Después de 217 años, cabe preguntarnos si somos libres e independientes o si somos esclavos de las pasiones políticas que han llevado al país a un desencuentro que se expresa en piquetes, inflación e inseguridad afectando la vida social.

"Nos, los representantes de las Provincias Unidas en Sudamérica, declaramos la voluntad de romper los vínculos con los reyes de España e investirse en una nación libre e independiente". Así lo expresaba el acta del Soberano Congreso reunido en Tucumán el 9 de julio de 1816. Han pasado 217 años y cabe preguntarnos si somos libres e independientes o si somos esclavos de las pasiones políticas que han llevado al país a un desencuentro que se expresa en piquetes, inflación e inseguridad  en todos los ámbitos de la vida social.
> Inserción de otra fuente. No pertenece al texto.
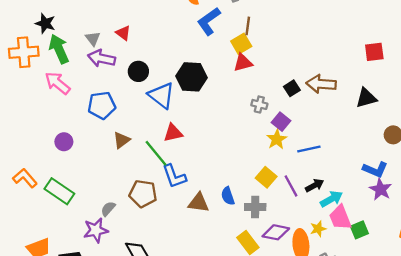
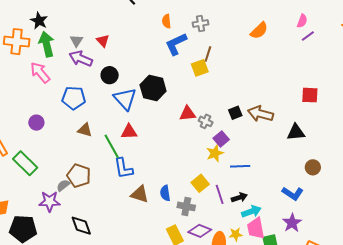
red triangle: (243, 63) -> (188, 114), moved
brown triangle: (121, 140) -> (85, 130), turned 42
purple star: (381, 189) -> (292, 223), moved
brown pentagon: (143, 194) -> (79, 176), moved

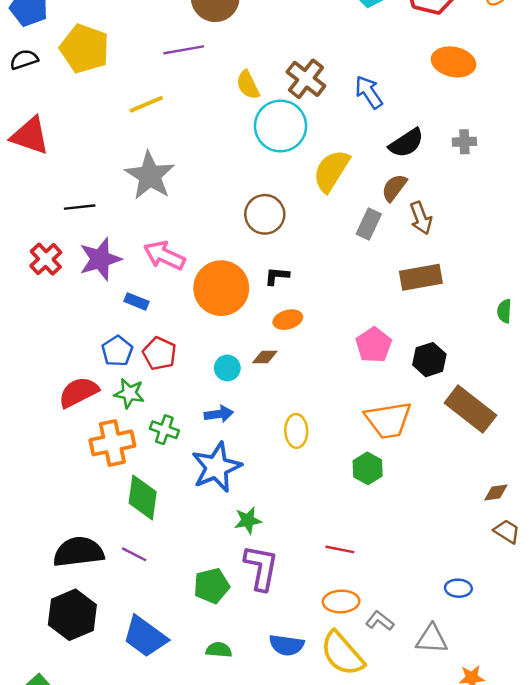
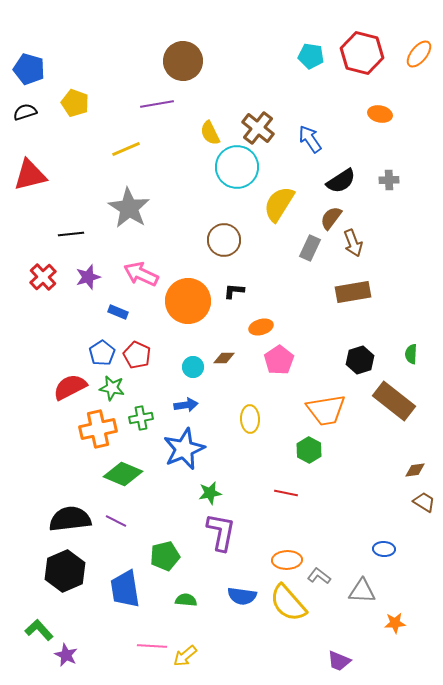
yellow pentagon: (85, 49) -> (75, 103), size x0.7
orange ellipse: (454, 62) -> (380, 114), size x0.7
red triangle: (30, 136) -> (30, 175), turned -33
purple star: (100, 259) -> (88, 277), size x0.7
green semicircle: (504, 311) -> (411, 354), moved
orange ellipse: (288, 320) -> (261, 327), moved
pink pentagon: (374, 345) -> (279, 360), moved
green cross: (164, 430) -> (141, 418), turned -30
green diamond: (143, 497) -> (123, 474), turned -75
red line: (340, 549) -> (286, 493), moved
green pentagon: (212, 586) -> (165, 556), moved
blue trapezoid: (145, 637) -> (125, 589), turned 45

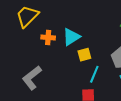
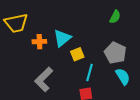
yellow trapezoid: (27, 16) -> (16, 23), turned -140
gray L-shape: (32, 78) -> (44, 79), moved

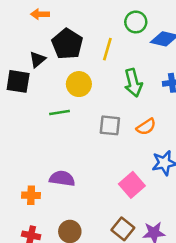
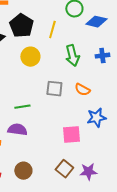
green line: (59, 113) -> (22, 107), moved
orange semicircle: (146, 127) -> (82, 90), turned 63
pink square: (132, 185) -> (71, 135), turned 36

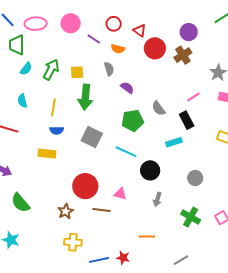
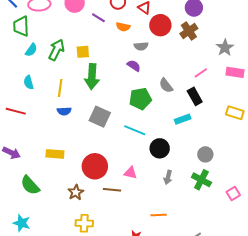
gray semicircle: (109, 69) -> (141, 46), moved, turned 104
yellow rectangle: (47, 154) -> (55, 154), moved
green cross: (191, 217) -> (201, 180), moved

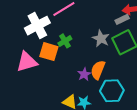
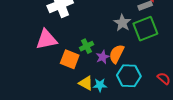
green cross: (65, 41) -> (87, 46), moved
orange square: (49, 52) -> (70, 59), moved

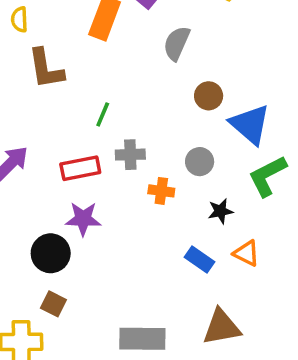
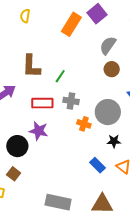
brown L-shape: (46, 69) -> (31, 66), moved
brown circle: (209, 96) -> (112, 69), moved
gray circle: (200, 162) -> (108, 112), size x1.6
Para reflexionar e intentar tender puentes hacia el futuro, tomo unas líneas de la última Asamblea de la Pastoral Social del Episcopado Argentino reunidos bajo el lema"40 años de democracia y 10 de Francisco, caminemos en esperanza".

Aquellos sueños 

Recordemos que recuperada la democracia, luego de una noche muy oscura, se soñaba con un ideal democrático con valores populares que garantizarían la igualdad, el desarrollo económico, la integración republicana. Sin embargo, asistimos a un proceso de desintegración y fragmentación social, lo vemos minuto a minuto en escenas violentas de corte de calles, crímenes macabros como el de Cecilia o Joaquín, destrozos de Instituciones, parece que olvidamos la pertenencia a la patria para construir juntos una comunidad que defienda la vida y el interés de todos, no dejando a nadie afuera. Hoy la consigna es terminar, aniquilar al otro (lo dicen nuestros futuros gobernantes de los partidos mayoritarios y si es posible a sangre y fuego). En definitiva no vemos la democracia   que ellos soñaron y que nos toca a nosotros recuperarlos.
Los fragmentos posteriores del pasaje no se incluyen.